WORK ORDER
Find all lines in the listing that include the word "микросферами", then copy them.
** Opening INFORMATION PROVIDED block **
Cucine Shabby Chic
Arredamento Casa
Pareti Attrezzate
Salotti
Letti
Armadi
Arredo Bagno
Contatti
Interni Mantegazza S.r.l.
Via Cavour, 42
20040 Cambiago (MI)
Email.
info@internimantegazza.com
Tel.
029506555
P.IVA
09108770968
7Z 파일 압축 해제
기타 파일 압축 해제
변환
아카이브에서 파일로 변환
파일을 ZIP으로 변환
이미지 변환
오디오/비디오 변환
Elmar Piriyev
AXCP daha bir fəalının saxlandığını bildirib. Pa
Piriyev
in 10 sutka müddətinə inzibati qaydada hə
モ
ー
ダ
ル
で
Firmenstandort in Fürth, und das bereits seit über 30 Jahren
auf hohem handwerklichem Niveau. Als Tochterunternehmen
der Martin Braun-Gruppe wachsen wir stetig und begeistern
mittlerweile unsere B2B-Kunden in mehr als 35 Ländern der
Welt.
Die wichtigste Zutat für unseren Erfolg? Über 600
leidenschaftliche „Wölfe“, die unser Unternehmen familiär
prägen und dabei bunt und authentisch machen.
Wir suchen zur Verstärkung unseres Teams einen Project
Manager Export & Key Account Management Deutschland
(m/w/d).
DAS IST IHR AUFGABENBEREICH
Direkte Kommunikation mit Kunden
** Closing INFORMATION PROVIDED block **
** Opening INFORMATION PROVIDED block **
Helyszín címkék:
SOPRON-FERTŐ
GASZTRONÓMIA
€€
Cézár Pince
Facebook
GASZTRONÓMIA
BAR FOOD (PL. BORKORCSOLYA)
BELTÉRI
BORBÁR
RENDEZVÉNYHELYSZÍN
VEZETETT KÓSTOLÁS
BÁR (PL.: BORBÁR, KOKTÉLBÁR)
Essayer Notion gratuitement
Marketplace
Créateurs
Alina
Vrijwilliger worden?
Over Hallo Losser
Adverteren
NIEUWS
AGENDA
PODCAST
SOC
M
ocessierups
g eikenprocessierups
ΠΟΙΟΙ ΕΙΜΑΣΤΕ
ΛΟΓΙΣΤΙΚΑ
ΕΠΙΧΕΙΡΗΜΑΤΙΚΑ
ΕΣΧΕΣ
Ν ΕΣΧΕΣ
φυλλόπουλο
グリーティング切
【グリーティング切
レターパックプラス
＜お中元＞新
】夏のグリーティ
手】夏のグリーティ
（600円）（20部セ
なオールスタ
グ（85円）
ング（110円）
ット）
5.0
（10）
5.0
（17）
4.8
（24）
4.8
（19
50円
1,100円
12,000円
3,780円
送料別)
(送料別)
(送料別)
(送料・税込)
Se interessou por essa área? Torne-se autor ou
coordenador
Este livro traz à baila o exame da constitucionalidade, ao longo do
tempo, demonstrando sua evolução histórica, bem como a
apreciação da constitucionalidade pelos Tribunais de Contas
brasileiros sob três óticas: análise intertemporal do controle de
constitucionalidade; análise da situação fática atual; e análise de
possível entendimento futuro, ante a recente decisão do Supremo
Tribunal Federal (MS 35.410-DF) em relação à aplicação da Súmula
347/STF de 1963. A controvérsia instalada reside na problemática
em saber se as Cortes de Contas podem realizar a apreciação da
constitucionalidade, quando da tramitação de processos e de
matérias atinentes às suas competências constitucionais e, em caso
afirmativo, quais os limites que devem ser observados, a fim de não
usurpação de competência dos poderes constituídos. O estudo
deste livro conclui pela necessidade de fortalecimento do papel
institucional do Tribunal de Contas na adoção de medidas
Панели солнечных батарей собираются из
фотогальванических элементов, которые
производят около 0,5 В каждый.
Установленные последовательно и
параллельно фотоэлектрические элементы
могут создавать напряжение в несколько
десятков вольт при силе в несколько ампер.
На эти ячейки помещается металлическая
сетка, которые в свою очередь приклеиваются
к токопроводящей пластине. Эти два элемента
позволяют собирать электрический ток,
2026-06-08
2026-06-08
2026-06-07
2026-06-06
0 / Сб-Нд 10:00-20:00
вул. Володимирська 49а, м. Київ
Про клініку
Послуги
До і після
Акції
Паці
** Closing INFORMATION PROVIDED block **
** Opening INFORMATION PROVIDED block **
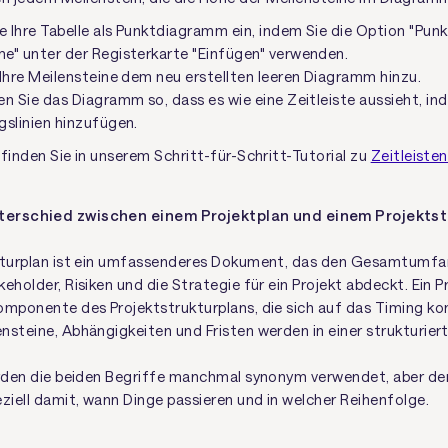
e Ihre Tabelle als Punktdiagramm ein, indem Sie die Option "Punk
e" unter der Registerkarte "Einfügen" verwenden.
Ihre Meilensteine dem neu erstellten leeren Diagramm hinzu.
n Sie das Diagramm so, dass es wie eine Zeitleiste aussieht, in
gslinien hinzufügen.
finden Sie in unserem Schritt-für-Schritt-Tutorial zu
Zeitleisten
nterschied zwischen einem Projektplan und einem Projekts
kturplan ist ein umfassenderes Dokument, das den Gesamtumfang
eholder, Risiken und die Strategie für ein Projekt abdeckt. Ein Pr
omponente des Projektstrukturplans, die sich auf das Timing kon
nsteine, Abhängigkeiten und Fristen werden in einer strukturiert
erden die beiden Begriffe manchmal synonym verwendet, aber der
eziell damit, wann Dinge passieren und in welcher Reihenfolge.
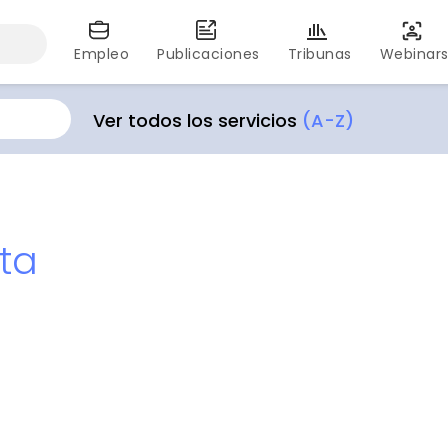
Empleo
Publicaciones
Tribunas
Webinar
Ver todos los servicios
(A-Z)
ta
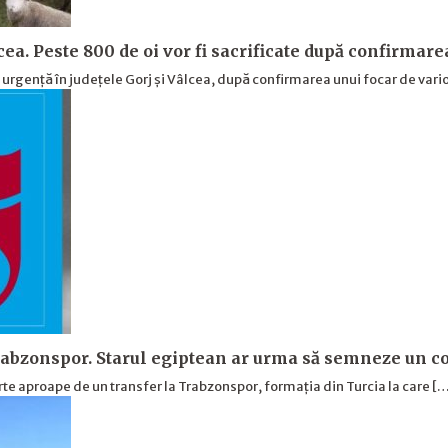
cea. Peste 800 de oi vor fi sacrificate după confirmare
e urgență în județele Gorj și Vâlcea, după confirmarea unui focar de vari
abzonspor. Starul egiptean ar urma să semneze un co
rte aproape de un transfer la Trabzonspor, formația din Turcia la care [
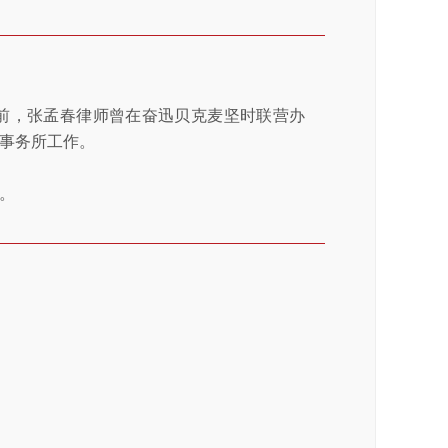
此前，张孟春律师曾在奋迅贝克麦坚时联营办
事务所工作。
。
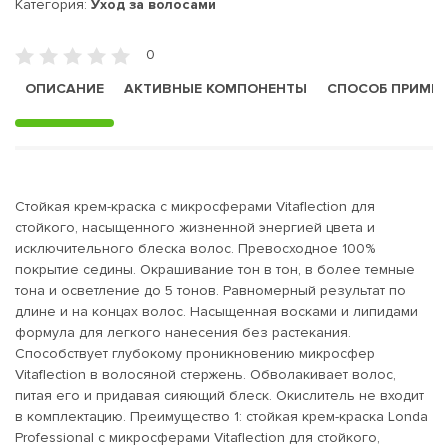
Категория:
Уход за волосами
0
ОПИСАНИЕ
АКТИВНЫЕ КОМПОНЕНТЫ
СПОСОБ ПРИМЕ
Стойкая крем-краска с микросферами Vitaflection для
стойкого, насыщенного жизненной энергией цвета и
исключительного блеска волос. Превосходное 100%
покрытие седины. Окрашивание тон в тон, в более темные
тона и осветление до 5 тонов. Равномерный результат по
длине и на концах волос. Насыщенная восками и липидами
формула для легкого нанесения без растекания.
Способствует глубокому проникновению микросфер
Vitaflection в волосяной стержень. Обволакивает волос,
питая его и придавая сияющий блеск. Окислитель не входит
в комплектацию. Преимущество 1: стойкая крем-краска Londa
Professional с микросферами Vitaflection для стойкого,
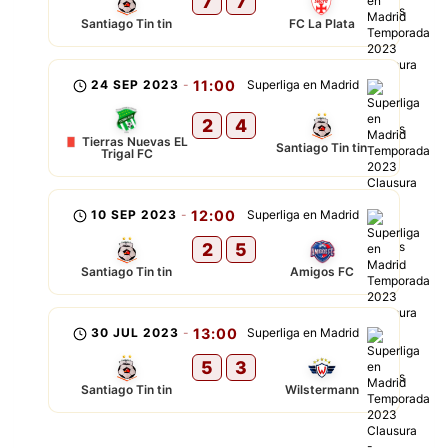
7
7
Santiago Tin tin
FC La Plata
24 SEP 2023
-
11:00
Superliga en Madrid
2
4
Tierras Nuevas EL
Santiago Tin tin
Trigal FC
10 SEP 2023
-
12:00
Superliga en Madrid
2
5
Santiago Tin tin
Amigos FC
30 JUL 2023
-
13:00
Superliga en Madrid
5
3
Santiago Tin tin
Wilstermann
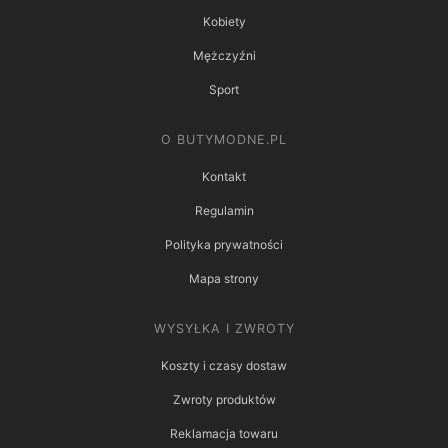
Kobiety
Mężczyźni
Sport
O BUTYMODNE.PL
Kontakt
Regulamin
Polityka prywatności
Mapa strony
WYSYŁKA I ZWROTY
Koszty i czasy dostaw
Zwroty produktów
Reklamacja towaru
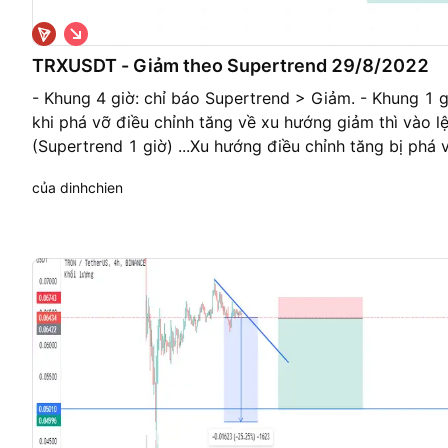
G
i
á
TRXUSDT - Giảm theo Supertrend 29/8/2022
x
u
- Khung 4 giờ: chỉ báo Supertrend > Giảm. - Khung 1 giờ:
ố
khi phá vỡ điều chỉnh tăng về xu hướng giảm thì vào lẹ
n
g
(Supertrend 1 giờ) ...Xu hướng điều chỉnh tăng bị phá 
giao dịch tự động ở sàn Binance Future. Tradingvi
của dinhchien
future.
** Closing INFORMATION PROVIDED block **
WRITTEN SOLUTION
Стойкая крем-краска с микросферами Vitaflection для
Professional с микросферами Vitaflection для стойкого,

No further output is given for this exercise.